3. Horishi, maîtres tatoueurs mais aussi maîtres dessinateurs.
Horiiwa, qui se nomma dans un premier temps Hangiiwa sensei, du quartier d’ Asakusa fut graveur sur bois pour les motifs des cerfs volants. Actif jusqu’à la fin du 19eme siècle il disparut en 1926 à l’âge de 77 ans.
Cerf volant décoré par un artiste peintre.
Maître artisan et dessinateur de cerf volant à l'oeuvre dans son atelier.
Ce qui m’intéresse ici c’est de noter que ce maître aurait été aussi bien l'auteur de ses dessins que de ses tatouages. On sait en effet que la plupart des horishi recopiaient les estampes des maîtres, sur la peau ( travail comparable à celui des graveurs sur bois; d’ailleurs c’était le métier d’origine d'un nombre important d' horishi ). Le maître de l’estampe Kunisada aurait été lui-même tatoueur par consequent autonome dans sa pratique de l’ Horimono. Horiuno Ier quant à lui fut formé par son père à la peinture traditionnelle, et Horiyoshi Ier fit son apprentissage chez un peintre, disciple d’Ichimôsai Hôko ( peinture traditionnelle ), on connait par ailleurs le goût prononcé pour l'interprétation de Bonten Taro,…

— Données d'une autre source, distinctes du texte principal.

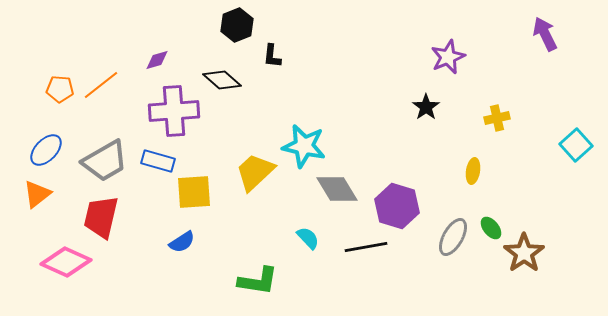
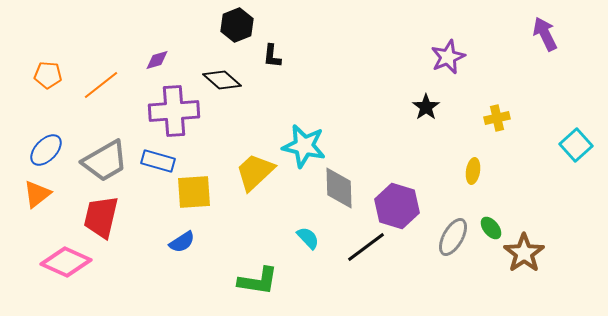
orange pentagon: moved 12 px left, 14 px up
gray diamond: moved 2 px right, 1 px up; rotated 30 degrees clockwise
black line: rotated 27 degrees counterclockwise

Dessin réalisé par Bonten Taro.
Beaucoup d’autres exemples démontrent la capacité de certains horishi à composer eux mêmes l'oeuvre picturale destinée à la peau, n’ayant pas ainsi besoin de recopier les estampes. Pour l’anecdote Horichô, avant de porter ce nom aurait été contacté par un tatoueur qui, ayant un niveau médiocre en dessin, lui aurait demandé de l’aide. Le tatoueur en question disparut dans une rixe. La femme du tatoueur confia ainsi au futur Horichô les hari ( aiguilles, comprendre set de tatouage ) de son mari. Et c’est ainsi que peu à peu, en parfait autodidacte, Horichô devint le fameux horishi que l’on connait aujourd’hui.
Les spécialistes sont souvent d’accord pour reconnaître un style particulier à ces horishi « dessinateurs ». Rien de surprenant en ce sens que dessiner soi-même un serpent, un dragon,… un antihéros du Suikoden, nous place forcément et esthétiquement ailleurs que des maîtres recopiant la même estampe d’ Utagawa Kuniyoshi représentant un serpent, un dragon ou encore un antihéros du Suikoden.
J’aimerais préciser que les exemples de horishi « dessinateurs » présentés ci-dessus concernent des tatoueurs de l’Horimono Meiji/moderne. Il est à mon avis fort probable que les tatoueurs de l’Horimono Edo/archaïque aient été plus nombreux à dessiner leurs propres tatouages.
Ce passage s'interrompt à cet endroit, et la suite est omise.